Çizelge 29. Bulundukları Yer İle İşgören Devrinin Maliyetleri İle İlgili Bulgular

Kuşadası’nda yer alan otel işletmelerinin işgören devrinde temel maliyet kalemlerini yeni işgörenin uyum sorunları (%15.9) ve kıdem tazminatı (%13.6) ile işletmede kalan işgörenler arasında yaşanan verimin azalması (%11.4) oluşturmaktadır. İşletmeye yeni alınan işgörenin işletmeye alışamadan ayrıldığı, yeni gittiği işletmede de ayrı bir uyum sorunu yaşadığı düşünülebilir. Bu durum, Kuşadası için bir kısırdöngü niteliğindedir. İzmir merkezdeki otel işletmeleri ise kıdem tazminatı (%15.9) ve reklam giderleri konularında sorun yaşamaktadırlar. Zira, İzmir merkezde çalışan işgörenler işletmede belli bir süreyi doldurdukları için kıdem tazminatı almaya hak kazanabilmektedirler. İşgören arzının İzmir merkezde daha düşük olması, işletmelerin işgören ayrıldıktan kısa süre sonrasında yenisinin bulunmasını zorlaştırabilmekte, bu da reklam giderlerini arttırabilmektedir.


4.22. İşletmenin elde olmayan nedenlerle işgören devrini yaşadığı dönemler
Genel olarak bakıldığında çalışmaya katılan işletmelerin %35.8’inin çoğunlukla ekonomik kriz dönemlerinde işgören devri yaşadıkları görülmektedir.

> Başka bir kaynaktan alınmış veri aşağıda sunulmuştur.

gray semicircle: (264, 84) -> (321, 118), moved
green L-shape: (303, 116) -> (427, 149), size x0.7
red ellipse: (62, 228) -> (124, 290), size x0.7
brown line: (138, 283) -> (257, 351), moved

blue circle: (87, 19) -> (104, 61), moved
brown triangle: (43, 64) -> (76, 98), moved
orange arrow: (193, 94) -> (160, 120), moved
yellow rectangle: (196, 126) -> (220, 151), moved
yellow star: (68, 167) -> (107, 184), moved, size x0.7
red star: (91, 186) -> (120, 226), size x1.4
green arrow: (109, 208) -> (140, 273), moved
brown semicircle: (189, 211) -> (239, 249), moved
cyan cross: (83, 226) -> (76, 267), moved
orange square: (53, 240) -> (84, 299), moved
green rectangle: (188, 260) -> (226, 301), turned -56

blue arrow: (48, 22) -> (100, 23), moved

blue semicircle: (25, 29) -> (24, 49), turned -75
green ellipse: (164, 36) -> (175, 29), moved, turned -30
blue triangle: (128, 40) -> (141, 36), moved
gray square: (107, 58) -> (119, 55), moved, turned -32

Mevsimsel dalgalanmalar ve turizmde yaşanan istikrarsızlıkların da %22.6 oranında etkili olduğu saptanmıştır.



Çizelge 30. Bulundukları Yer İle İşletmelerin Elde Olmayan Nedenlerle

Yaşadığı İşgören Devri İle İlgili Bulgular

Bulundukları yere göre incelendiğinde ise, Kuşadası’ndaki ve İzmir merkezdeki otel işletmelerinde yine ekonomik kriz nedeniyle işgören devrini daha fazla yaşamaktadırlar. Ekonomik kriz nedeniyle işgörenlerin kendilerine daha yüksek ücret veren işletmeleri tercih etmeleri bu duruma bir neden olabilir. Mevsimsel dalgalanmalar ve turizmde yaşanan istikrarsızlık, işgörenleri diğer işlere olduğu kadar diğer sektörlere yöneltmeyi düşündürebilmekte ve işgören devrine neden olabilmektedir.

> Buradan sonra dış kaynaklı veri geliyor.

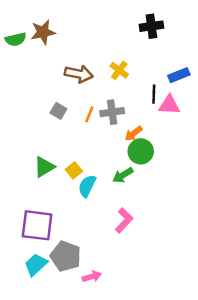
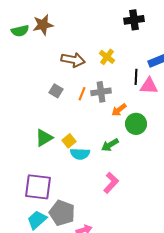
green circle: (141, 151) -> (136, 124), moved
cyan semicircle: (87, 186) -> (80, 154), turned -114

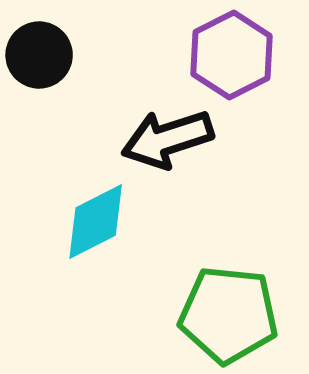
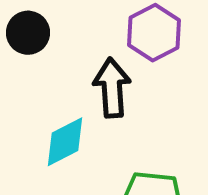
black arrow: (167, 139) -> (112, 88), turned 104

4.23. Otel işletmelerinin işgören devri karşısında aldığı önlemler
Araştırmaya katılan otel işletmelerindeki yöneticilerin İzmir merkezde yer alan bir adet beş yıldızlı otel işletmesi hariç diğer tüm işletmelerin hiçbirinin işgören devrini önlemeye yönelik önlem almadığı saptanmıştır. Bu durumun nedeni olarak yöneticiler, işletmeden ayrılmak isteyen işgörenin işletmede tutulmaya çalışılmasının işgörenler arasında belli başlı sorunlara neden olabileceğini, bunun önlenebilmesi için de işgörenleri işletmeden çıkarmaya yöneldiklerini belirtmişlerdir. Ayrıca söz konusu otel işletmeleri yöneticileri, işletmede kalan diğer işgörenlerin de işletmede tutulmasına yönelik hiçbir önlem alınmadığını belirtmişlerdir.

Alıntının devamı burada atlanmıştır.